Problem statement: Whenever the word "Cuánto" appears in a line of the data below, copy that line.

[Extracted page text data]
BEGIN

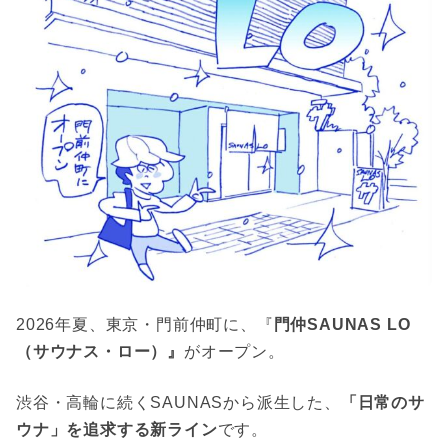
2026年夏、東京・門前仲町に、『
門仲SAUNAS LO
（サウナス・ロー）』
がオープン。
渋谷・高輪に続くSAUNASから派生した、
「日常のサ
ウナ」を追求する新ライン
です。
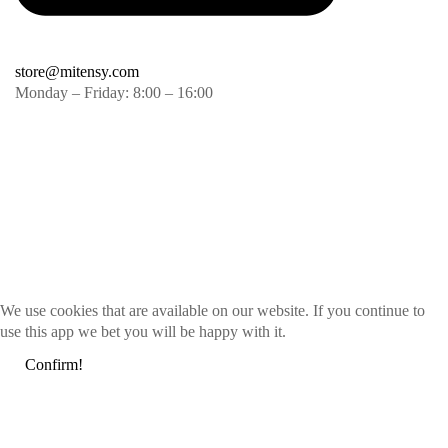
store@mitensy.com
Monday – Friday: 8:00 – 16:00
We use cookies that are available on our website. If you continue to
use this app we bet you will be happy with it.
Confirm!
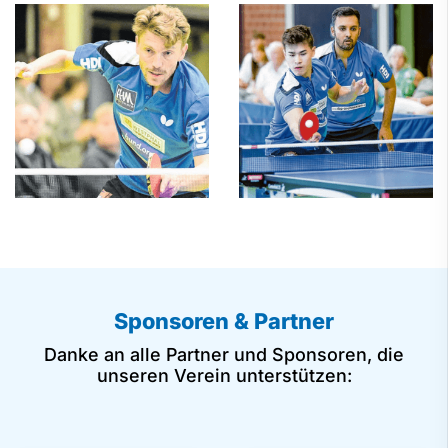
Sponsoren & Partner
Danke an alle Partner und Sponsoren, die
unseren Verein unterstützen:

END
BEGIN

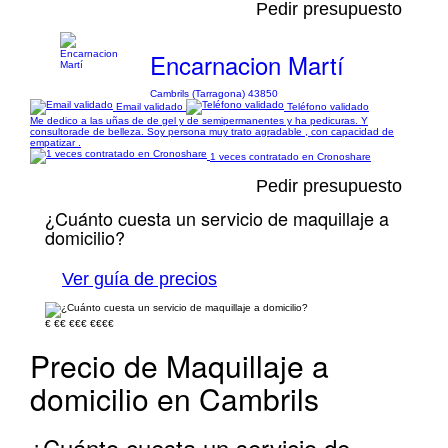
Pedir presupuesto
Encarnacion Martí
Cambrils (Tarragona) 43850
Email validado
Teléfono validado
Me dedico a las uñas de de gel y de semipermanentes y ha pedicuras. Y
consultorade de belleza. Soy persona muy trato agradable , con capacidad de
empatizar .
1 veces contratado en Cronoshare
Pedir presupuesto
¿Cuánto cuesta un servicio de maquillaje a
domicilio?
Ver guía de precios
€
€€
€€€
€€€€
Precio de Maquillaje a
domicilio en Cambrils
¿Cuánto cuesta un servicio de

END

Output of the task:
¿Cuánto cuesta un servicio de maquillaje a
¿Cuánto cuesta un servicio de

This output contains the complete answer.